I listened to an amazing podcast this week with two of my favorite therapy gurus. Esther Perel was a guest on Brené Brown’s Unlocking Us podcast, talking about partnerships, patterns and paradoxical relationships. There was so much good stuff, I’m probably going to listen again and perhaps write a second blog! But for now, I’m pondering their discussion about paradox.
I talk about paradox all the time in my therapy work with clients. This idea that two opposing things are often true at the same time. You love your spouse and you want to punch them in the face. You want to know what’s going on in the world and you can’t stand checking the news.
So much of our lives and the world take place in what Brené calls the “messy middle,” yet we constantly skew toward all-or-nothing/black-and-white thinking. We are happy OR we are sad. We like someone OR we don’t. We agree with a certain idea OR we think it’s stupid. We do this because we want things to be simple. We want to manage our anxiety by believing in absolutes. If this is right and that is wrong, then we understand the world, where we and others fit in it, and we can negotiate it with ease.
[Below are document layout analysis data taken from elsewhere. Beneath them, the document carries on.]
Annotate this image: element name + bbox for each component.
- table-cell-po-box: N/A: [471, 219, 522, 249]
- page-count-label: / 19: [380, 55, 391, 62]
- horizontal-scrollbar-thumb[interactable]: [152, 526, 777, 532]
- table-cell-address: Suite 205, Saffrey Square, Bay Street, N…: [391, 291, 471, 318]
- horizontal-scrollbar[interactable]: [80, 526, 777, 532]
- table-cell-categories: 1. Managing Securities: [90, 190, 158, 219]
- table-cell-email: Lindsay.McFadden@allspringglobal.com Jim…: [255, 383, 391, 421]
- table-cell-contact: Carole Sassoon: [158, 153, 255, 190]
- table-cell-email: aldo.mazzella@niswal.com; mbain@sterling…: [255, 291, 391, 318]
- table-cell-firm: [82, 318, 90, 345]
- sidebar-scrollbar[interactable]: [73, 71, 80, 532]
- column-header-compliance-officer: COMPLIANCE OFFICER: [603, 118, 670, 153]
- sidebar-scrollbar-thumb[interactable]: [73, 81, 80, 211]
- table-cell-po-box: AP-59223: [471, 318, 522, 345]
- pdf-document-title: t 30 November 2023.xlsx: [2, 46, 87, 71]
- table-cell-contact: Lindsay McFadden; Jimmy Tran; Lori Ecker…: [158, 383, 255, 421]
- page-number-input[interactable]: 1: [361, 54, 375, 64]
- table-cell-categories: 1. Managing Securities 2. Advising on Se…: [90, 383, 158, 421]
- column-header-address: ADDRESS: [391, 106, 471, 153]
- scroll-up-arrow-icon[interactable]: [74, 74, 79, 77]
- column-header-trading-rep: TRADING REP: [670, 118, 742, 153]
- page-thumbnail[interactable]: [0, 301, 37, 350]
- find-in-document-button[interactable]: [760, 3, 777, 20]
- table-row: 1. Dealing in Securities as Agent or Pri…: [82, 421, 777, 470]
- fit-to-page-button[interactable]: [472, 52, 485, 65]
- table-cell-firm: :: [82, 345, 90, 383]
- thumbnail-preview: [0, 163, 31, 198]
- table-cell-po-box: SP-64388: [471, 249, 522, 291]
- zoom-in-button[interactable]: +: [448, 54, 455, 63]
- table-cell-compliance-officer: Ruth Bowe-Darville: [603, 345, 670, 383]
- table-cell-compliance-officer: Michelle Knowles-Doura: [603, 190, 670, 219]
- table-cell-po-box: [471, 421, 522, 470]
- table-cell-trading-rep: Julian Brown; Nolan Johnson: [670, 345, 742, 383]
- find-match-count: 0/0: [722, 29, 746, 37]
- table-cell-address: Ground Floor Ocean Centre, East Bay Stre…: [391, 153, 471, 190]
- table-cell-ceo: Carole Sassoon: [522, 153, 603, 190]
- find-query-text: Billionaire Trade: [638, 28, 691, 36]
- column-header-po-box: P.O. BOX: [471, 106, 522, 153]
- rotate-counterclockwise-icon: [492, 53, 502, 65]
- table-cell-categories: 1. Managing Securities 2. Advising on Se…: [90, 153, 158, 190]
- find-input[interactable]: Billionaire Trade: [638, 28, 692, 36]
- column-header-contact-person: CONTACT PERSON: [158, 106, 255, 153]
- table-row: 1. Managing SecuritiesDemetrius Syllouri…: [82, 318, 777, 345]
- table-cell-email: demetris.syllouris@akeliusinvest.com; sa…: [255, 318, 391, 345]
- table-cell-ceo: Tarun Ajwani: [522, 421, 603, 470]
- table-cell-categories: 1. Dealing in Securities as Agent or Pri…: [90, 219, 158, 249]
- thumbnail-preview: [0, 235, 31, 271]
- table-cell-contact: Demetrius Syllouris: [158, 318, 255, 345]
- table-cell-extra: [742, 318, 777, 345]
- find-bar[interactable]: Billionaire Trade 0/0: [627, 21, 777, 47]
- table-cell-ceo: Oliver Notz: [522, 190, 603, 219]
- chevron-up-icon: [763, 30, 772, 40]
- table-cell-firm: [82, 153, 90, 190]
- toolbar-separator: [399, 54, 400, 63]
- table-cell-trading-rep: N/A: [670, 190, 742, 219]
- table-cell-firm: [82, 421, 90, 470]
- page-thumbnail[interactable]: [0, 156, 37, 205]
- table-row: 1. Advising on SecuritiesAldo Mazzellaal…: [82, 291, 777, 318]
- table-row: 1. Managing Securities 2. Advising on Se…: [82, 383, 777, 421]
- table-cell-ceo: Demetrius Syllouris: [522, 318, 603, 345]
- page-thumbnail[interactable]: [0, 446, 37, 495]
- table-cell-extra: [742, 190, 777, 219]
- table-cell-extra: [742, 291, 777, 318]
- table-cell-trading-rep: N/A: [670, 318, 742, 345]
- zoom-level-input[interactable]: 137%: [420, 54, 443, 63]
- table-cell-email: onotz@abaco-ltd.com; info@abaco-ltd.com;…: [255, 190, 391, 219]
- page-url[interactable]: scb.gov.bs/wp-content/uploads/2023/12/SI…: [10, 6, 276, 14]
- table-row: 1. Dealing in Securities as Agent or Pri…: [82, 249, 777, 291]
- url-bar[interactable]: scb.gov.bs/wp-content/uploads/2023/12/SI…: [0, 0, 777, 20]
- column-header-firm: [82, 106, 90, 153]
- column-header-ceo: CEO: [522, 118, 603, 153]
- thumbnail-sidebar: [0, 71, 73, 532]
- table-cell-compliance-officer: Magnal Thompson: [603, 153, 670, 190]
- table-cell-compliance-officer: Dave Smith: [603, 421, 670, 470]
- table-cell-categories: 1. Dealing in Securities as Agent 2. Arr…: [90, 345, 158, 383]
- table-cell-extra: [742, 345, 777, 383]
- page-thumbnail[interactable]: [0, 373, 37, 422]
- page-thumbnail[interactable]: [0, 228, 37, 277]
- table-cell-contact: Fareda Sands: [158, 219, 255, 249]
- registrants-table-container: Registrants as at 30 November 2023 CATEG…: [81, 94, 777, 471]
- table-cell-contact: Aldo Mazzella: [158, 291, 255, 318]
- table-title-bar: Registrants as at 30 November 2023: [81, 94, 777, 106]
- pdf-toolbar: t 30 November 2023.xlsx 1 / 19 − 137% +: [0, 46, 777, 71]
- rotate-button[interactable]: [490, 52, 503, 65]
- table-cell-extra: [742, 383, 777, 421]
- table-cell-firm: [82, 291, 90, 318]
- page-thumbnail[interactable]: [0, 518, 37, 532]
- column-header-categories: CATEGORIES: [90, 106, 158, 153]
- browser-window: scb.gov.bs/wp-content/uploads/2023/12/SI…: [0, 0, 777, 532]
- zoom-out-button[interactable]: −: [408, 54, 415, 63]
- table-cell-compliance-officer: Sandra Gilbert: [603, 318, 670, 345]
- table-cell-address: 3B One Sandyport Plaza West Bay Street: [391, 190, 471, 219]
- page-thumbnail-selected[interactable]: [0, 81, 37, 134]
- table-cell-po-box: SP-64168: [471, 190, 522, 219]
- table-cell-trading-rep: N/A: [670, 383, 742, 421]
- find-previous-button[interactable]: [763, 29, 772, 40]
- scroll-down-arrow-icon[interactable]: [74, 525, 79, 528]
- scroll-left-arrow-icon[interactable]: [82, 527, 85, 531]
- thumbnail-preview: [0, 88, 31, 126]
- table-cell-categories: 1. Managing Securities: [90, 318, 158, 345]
However, this isn’t the truth of the world.
The world is messy. People are messy. Relationships are hella messy! Choices are hard because there is often no clear answer. There is only gathering information, assessing what we’ve learned, and moving forward in the best way we know how. In the way that is best for us in that particular moment in time.
The paradox I really started thinking about this week was this whole bucket of things that make me feel good and the fact that I often don’t those things. (By the way, if I ever decided to get a PhD, this would be my research/dissertation topic because it’s such a universal conundrum).
It’s a paradox because I want to do the things that make me feel good but I also don’t want to do them.
Let’s use yoga as an example. I love yoga. I feel great when I practice yoga. Yet since my favorite yoga class went on hiatus at the start of COVID, I have not done yoga regularly. Why? Because I also don’t want to do yoga. I’d rather binge watch stupid Lucifer, or check Instagram, or drink some wine. Those aren’t bad things necessarily, but they don’t usually make me feel as good as doing yoga. Other examples of things I want to do more consistently: writing, exercise in general, eating healthy foods…you get the picture.
I’ve spent a lot of time beating myself up for not doing these things that I KNOW make me feel good. It feels liberating to realize that what makes it hard is that a part of me also doesn’t want to do them. That knowledge frees me up somehow. I don’t have to be angry with myself or beat myself up about it. I simply need to understand that both things are true and still find a way to gently encourage myself to act in my own best interest. I’m not crazy or weird. This is just how people are.
Esther talks about paradox as the opposite of polarization, and that feels profound to me. We often own parts of ourselves and disown other parts. We assign roles of good guys and bad guys to people out there in the world. We take a hard stand on certain issues. Yet I believe that what creates the space to actually make change is the ability to recognize paradox. To understand that complexity and oppositional forces exist everywhere all the time.
Recognizing and accepting paradox is a means of saying, “yes, all that is true, and now that I know it, what am I going to do?”
Thanks Holly. This is so true, and serves as a great reminder of how much power is in the messy middle. I think our original programming of good/bad, friend/foe has become outdated and a more advanced model is to embrace the paradox. Thanks for the reminder.